## Exercise objective
Scan the entries for the word "sunburst" and report how many lines contain it, as a number with no other words.

## Provided records
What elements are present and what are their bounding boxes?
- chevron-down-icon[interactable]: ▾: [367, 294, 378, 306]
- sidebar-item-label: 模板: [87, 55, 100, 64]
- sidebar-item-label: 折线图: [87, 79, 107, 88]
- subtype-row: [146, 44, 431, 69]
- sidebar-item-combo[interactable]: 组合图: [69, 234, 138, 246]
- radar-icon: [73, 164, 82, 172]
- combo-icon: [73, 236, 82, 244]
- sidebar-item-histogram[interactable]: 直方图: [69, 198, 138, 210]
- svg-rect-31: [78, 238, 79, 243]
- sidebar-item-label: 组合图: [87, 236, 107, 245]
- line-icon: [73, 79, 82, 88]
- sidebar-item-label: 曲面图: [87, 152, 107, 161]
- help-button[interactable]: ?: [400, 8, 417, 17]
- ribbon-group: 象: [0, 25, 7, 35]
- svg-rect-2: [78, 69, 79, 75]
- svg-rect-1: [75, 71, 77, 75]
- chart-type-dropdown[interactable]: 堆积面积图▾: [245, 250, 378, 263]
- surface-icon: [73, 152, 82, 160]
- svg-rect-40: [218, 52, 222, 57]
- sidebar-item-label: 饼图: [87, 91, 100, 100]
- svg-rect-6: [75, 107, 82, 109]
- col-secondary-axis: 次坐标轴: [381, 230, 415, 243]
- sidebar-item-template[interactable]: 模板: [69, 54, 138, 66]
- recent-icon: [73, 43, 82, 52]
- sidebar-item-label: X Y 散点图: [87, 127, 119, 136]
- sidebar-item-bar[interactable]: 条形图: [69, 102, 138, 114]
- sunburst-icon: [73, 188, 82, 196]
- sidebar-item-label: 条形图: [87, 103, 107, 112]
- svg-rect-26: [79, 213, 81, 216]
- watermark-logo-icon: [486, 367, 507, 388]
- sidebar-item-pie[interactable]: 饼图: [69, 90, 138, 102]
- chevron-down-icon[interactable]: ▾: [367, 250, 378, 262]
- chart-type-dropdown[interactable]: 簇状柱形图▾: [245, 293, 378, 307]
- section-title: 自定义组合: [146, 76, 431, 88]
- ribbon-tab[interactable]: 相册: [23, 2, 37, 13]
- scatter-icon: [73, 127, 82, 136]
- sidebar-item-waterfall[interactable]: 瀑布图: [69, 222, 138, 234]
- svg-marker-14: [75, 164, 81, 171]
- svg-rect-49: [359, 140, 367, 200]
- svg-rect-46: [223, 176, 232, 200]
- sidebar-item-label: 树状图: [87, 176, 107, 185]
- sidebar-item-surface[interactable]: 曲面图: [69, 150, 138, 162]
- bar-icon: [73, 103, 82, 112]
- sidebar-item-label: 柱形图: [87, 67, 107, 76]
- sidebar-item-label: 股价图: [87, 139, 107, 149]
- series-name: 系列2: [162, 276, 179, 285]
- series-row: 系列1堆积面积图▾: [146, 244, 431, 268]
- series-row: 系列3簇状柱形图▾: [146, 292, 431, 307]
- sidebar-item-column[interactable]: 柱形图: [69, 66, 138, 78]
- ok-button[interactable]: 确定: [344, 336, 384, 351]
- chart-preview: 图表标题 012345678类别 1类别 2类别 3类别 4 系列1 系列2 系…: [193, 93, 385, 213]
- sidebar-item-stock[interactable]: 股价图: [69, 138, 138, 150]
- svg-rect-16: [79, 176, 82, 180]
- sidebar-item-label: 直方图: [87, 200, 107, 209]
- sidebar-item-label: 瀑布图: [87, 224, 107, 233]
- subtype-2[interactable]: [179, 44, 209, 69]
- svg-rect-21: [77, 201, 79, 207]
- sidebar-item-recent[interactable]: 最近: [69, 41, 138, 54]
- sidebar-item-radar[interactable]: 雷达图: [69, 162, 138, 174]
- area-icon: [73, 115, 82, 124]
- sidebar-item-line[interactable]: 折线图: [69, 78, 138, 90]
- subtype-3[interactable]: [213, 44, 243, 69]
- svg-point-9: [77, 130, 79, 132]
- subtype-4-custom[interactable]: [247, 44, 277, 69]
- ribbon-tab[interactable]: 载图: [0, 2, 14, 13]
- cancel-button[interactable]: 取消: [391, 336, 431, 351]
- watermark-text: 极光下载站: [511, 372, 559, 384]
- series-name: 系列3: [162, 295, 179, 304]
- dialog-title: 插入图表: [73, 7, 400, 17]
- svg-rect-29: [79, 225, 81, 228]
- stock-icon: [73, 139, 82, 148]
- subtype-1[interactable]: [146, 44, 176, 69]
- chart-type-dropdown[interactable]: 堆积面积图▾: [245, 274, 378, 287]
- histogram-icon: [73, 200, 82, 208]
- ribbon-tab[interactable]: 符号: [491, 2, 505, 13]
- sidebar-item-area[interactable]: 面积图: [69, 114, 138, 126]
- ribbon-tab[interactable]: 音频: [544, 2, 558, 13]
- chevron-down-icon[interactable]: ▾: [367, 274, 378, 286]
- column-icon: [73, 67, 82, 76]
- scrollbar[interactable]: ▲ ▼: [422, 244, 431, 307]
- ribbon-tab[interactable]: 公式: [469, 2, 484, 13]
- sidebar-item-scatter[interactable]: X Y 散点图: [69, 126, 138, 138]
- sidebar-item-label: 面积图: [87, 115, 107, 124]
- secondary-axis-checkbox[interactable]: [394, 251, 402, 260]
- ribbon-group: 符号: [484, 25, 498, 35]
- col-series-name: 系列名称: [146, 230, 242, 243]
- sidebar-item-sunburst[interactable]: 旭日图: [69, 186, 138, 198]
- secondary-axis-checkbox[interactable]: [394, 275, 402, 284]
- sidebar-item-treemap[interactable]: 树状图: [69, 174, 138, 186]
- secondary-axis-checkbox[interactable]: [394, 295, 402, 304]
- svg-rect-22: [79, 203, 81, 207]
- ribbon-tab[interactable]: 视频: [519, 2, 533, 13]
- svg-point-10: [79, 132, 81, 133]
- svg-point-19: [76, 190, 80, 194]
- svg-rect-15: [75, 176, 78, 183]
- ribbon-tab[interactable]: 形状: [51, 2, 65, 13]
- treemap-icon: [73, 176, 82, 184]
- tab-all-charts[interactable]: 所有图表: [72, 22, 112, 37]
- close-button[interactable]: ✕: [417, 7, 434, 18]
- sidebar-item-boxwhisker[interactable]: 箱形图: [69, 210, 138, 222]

## Reply to the exercise
2